Sering merasa kesal dengan keputusan VAR yang dianggap keliru atau lambat? Pernah membayangkan bagaimana rasanya berada di posisi wasit yang harus mengambil keputusan secepat kilat dan seakurat mungkin?
Kini, impian (atau mungkin mimpi buruk) Anda akan terwujud. Sebuah game indie revolusioner berjudul Eye of the Match akan menempatkan Anda langsung di kursi panas ruang VAR, siap mengendalikan nasib sebuah pertandingan.
Dikembangkan oleh Mix and Jam, studio game indie yang dikenal dengan ide-ide unik dan inovatif, Eye of the Match menjanjikan pengalaman simulasi wasit VAR yang belum pernah ada sebelumnya.
Apa Itu Eye of the Match?
Bayangkan diri Anda duduk di depan deretan monitor, memutar ulang rekaman pertandingan dari berbagai sudut pandang. Tugas Anda bukan mencetak gol atau bertahan, melainkan menganalisis setiap insiden penting dengan mata elang.
Dari potensi pelanggaran di kotak penalti, gol yang meragukan offside, hingga insiden kartu merah yang luput dari pandangan wasit utama, semua ada di tangan Anda. Setiap keputusan akan memiliki dampak nyata pada jalannya laga.
Mix and Jam, yang seringkali bereksperimen dengan konsep gameplay yang tidak biasa, tampaknya ingin menantang pemain untuk memahami kompleksitas dan tekanan di balik layar teknologi VAR yang seringkali disalahpahami.
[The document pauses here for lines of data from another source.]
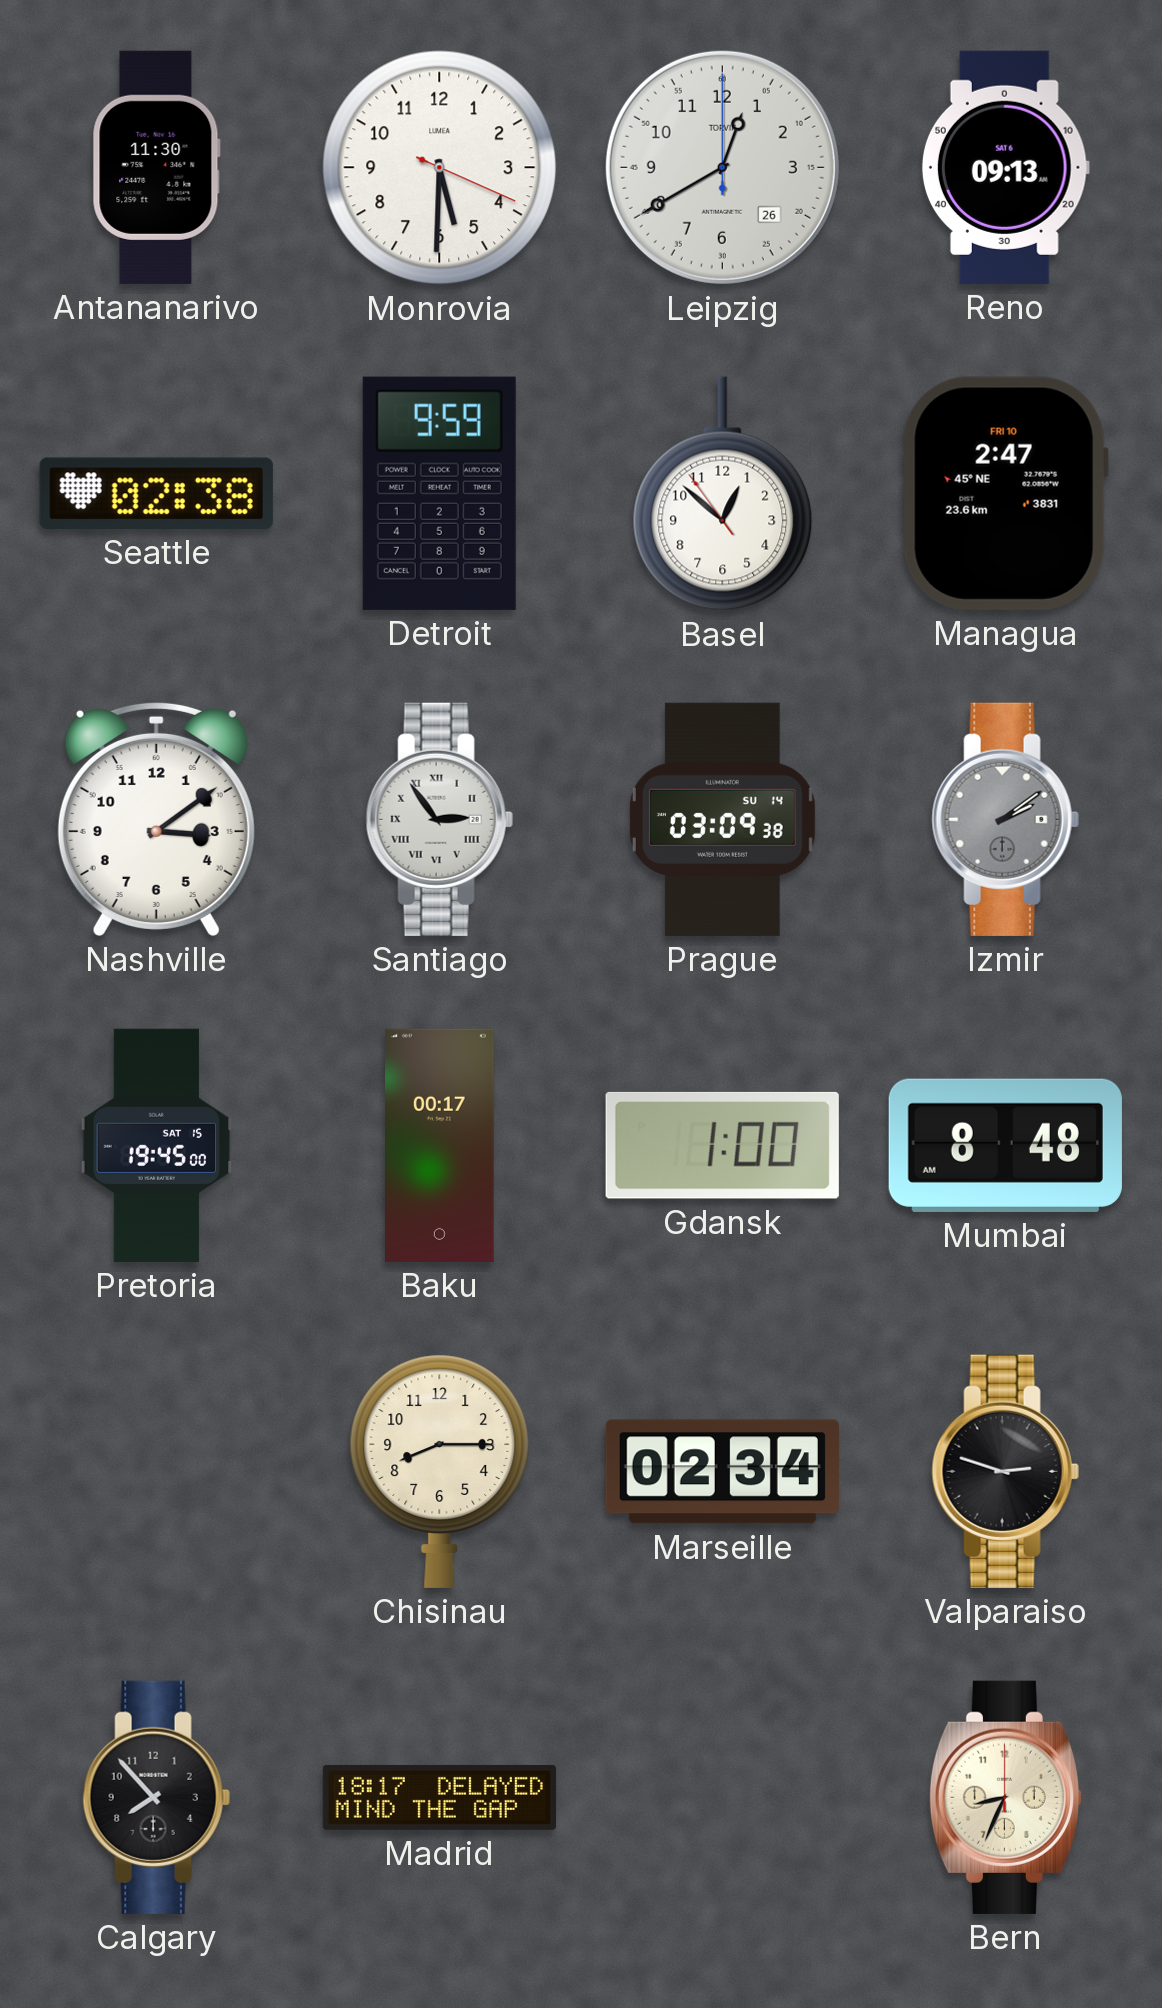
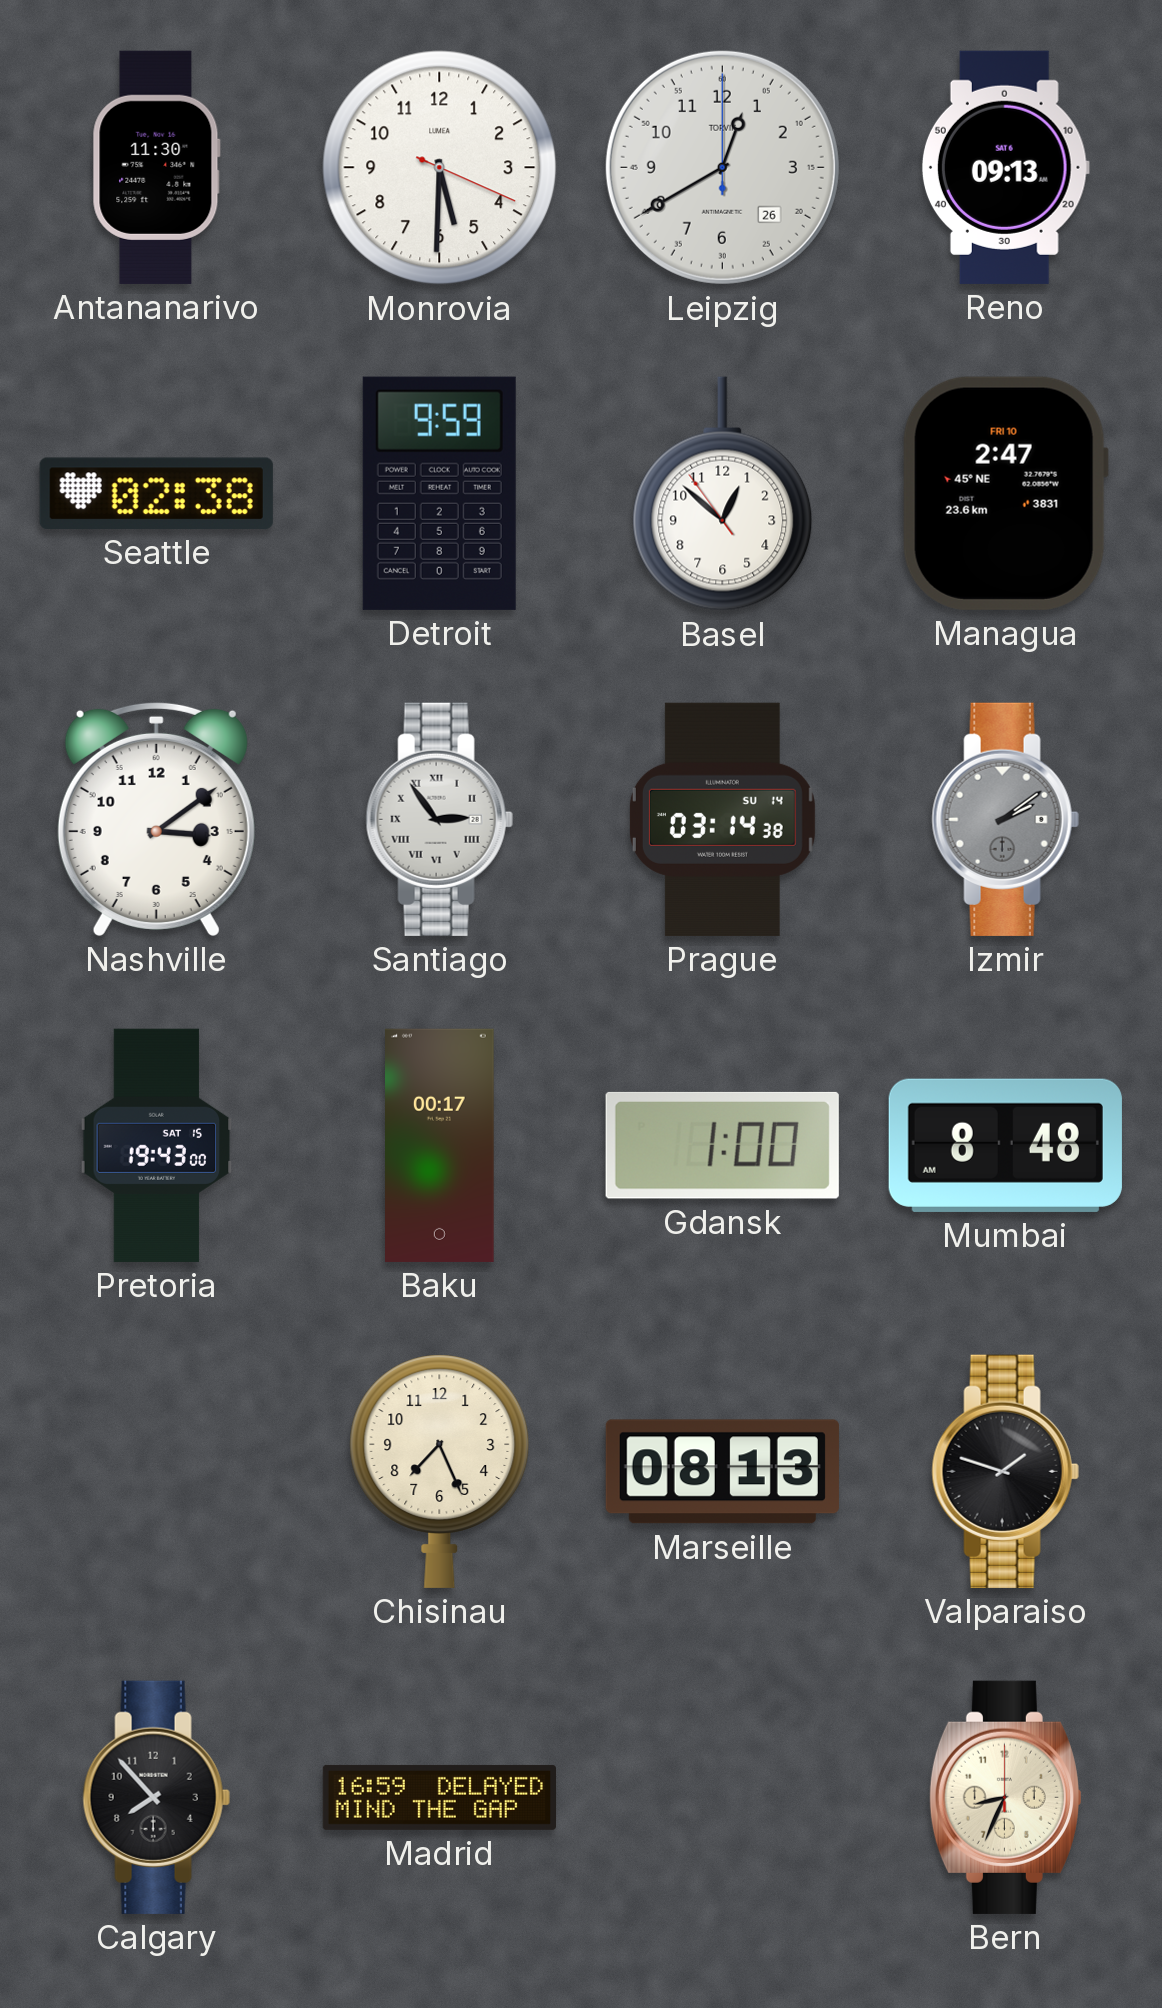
Prague: 03:09 -> 03:14
Pretoria: 19:45 -> 19:43
Chisinau: 8:15 -> 7:26
Marseille: 02:34 -> 08:13
Valparaiso: 2:48 -> 1:48
Madrid: 18:17 -> 16:59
Mengapa Konsep Ini Unik dan Menarik?
Selama ini, game sepak bola selalu berfokus pada peran pemain, manajer, atau bahkan penonton. Eye of the Match menawarkan sudut pandang yang sama sekali berbeda dan belum banyak dieksplorasi dalam dunia gaming.
Ini bukan sekadar game simulasi olahraga biasa. Ini adalah simulasi pengambilan keputusan di bawah tekanan tinggi, sebuah latihan empati untuk memahami betapa sulitnya pekerjaan wasit dan tim VAR.